Er dachte dabei an die Besteigung des Khan Tengri, von der er nicht mehr zurückkehren sollte.

Der grosse Berg

Ausser den dürftigen Angaben seiner »Selbstbiographie« hat uns Lorenz Saladin nichts über seine Kindheit hinterlassen. Er ist am 28. Oktober 1896 geboren. Sein Vater hatte ein Baugeschäft in Liestal und betrieb gleichzeitig eine Sägerei im Dörfchen Nuglar im Kanton Solothurn. Von seinen Geschwistern sind die jüngste Schwester, Anna, und die älteste, Lydia, gestorben. Sein um drei Jahre älterer Bruder Josef und der jüngere, Peter, sind mit ihm aufgewachsen. Er hat die Primarschule in Liestal besucht, siebenjährig wurde er vorübergehend mit Josef zu einer Tante aufs Land geschickt, dann, während der Scheidung seiner Eltern, ein Jahr lang zu einem Bauern verdingt. Nachher kam er nach Basel, zu seiner Mutter, wo er die Geschwister wiederfand und die Sekundarschule besuchte. Schon als Schulbub musste er während der Freizeit bei einem Metzger und einem Bäcker arbeiten und zum Verdienst beitragen. Nach absolvierter Schulzeit hat er eine Mechanikerlehre gut, ein Jahr in der Seidenbandweberei weniger gut durchgehalten. Die Berufswahl scheint für ihn ein Problem gewesen zu sein, er war für den sesshaften Handwerkerstand nicht geeignet. Zusammen mit seinem jüngeren Bruder Peter hat er, noch vor der Grenzbesetzung während des Weltkrieges, in der Sägerei des Vaters gearbeitet. Im Bataillon 54 von Basel-Stadt machte er sodann, vom Jahre 1915 an, die Grenzbesetzung mit. 1918 kam er nach Stans als Maschinensäger, sein Bruder Peter gleichzeitig in das luzernische Elektrizitätswerk.
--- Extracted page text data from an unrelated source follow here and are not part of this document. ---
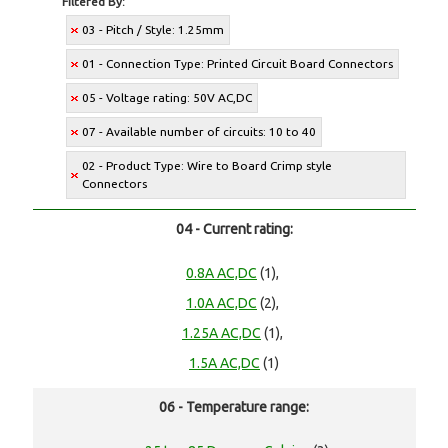
Filtered By:
03 - Pitch / Style: 1.25mm
01 - Connection Type: Printed Circuit Board Connectors
05 - Voltage rating: 50V AC,DC
07 - Available number of circuits: 10 to 40
02 - Product Type: Wire to Board Crimp style
Connectors
04 - Current rating:
0.8A AC,DC
(1),
1.0A AC,DC
(2),
1.25A AC,DC
(1),
1.5A AC,DC
(1)
06 - Temperature range: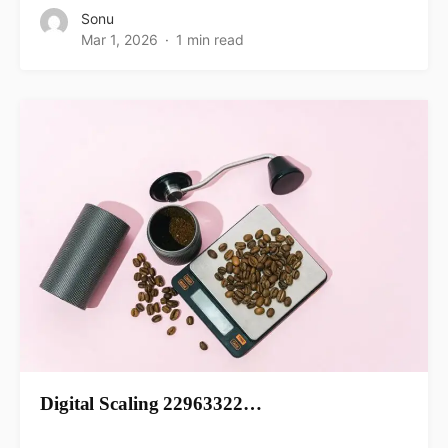
Sonu
Mar 1, 2026
1 min read
Digital Scaling 22963322…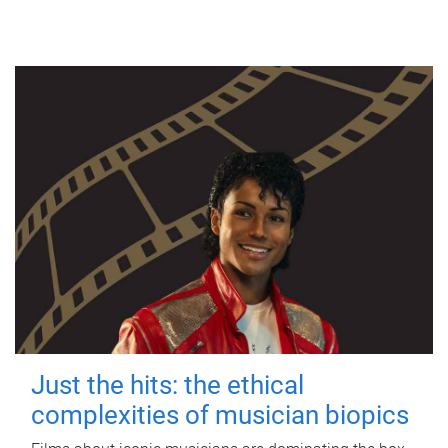
Just the hits: the ethical
complexities of musician biopics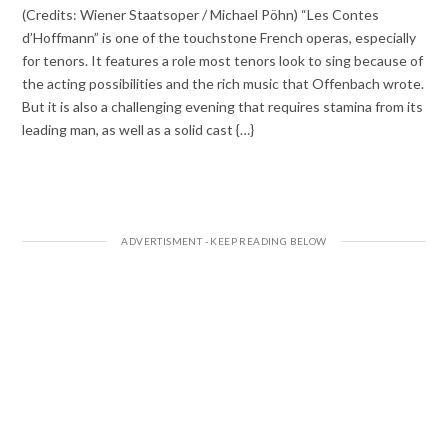
(Credits: Wiener Staatsoper / Michael Pöhn) “Les Contes
d’Hoffmann” is one of the touchstone French operas, especially
for tenors. It features a role most tenors look to sing because of
the acting possibilities and the rich music that Offenbach wrote.
But it is also a challenging evening that requires stamina from its
leading man, as well as a solid cast {…}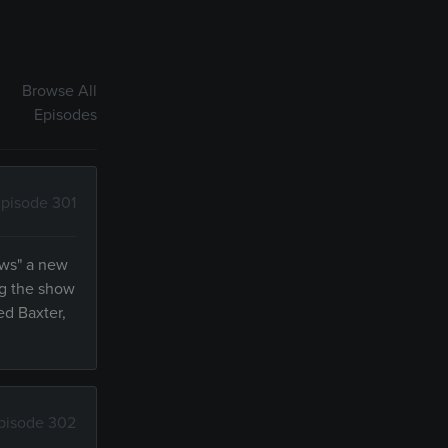
Browse All
Episodes
pisode 301
ews" a new
ng the show
ed Baxter,
pisode 302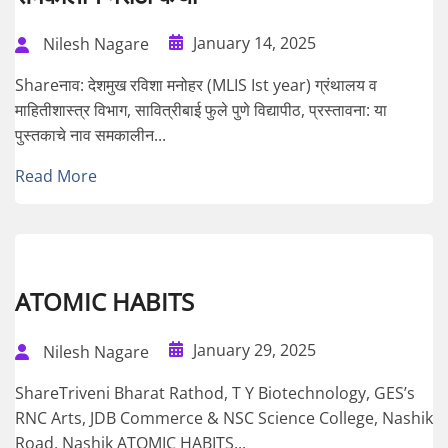
January 14, 2025
Nilesh Nagare
Shareनाव: देशमुख रविशा मनोहर (MLIS Ist year) ग्रंथालय व
माहितीशास्त्र विभाग, सावित्रीबाई फुले पुणे विद्यापीठ, प्रस्तावना: या
पुस्तकाचे नाव समकालीन...
Read More
ATOMIC HABITS
January 29, 2025
Nilesh Nagare
ShareTriveni Bharat Rathod, T Y Biotechnology, GES’s
RNC Arts, JDB Commerce & NSC Science College, Nashik
Road, Nashik ATOMIC HABITS...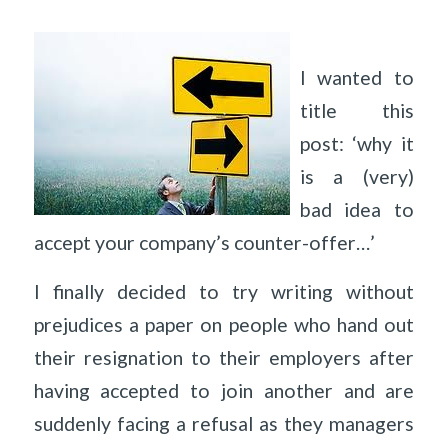
I wanted to
title this
post: ‘why it
is a (very)
bad idea to
accept your company’s counter-offer…’
I finally decided to try writing without
prejudices a paper on people who hand out
their resignation to their employers after
having accepted to join another and are
suddenly facing a refusal as they managers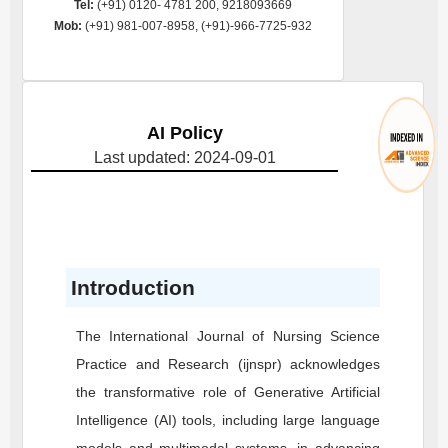
Tel:
(+91) 0120- 4781 200, 9218093669
Mob:
(+91) 981-007-8958, (+91)-966-7725-932
AI Policy
Last updated: 2024-09-01
Introduction
The International Journal of Nursing Science
Practice and Research (ijnspr) acknowledges
the transformative role of Generative Artificial
Intelligence (AI) tools, including large language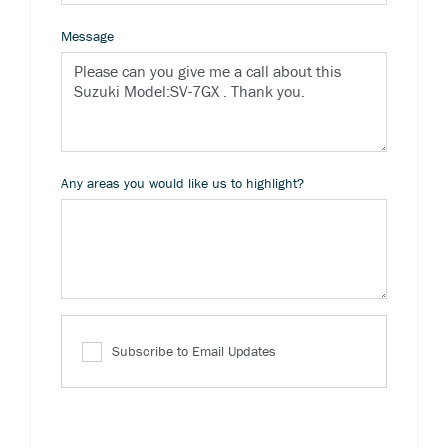
Message
Any areas you would like us to highlight?
Subscribe to Email Updates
Später war Lorenz ebenfalls in Engelberg, auf der gleichen Arbeitsstelle wie sein Bruder, tätig. So kam er in die Berge. Sein Bruder bestätigt, dass sie schon damals ihre freie Zeit mit Bergtouren ausfüllten. Dann, 1920, hielt es Lorenz nicht länger, er brach auf, mit wenig Geld und ganz auf eigene Faust, nach Frankreich und über die Pyrenäengrenze nach Spanien. Er war damals noch nicht zu einem »Wanderleben« entschlossen. 1922 kam er in die Schweiz zurück, arbeitete etwa zwei Jahre lang als Sanitärmonteur, bevor es ihn wieder wegtrieb, weiter diesmal, nach Südamerika.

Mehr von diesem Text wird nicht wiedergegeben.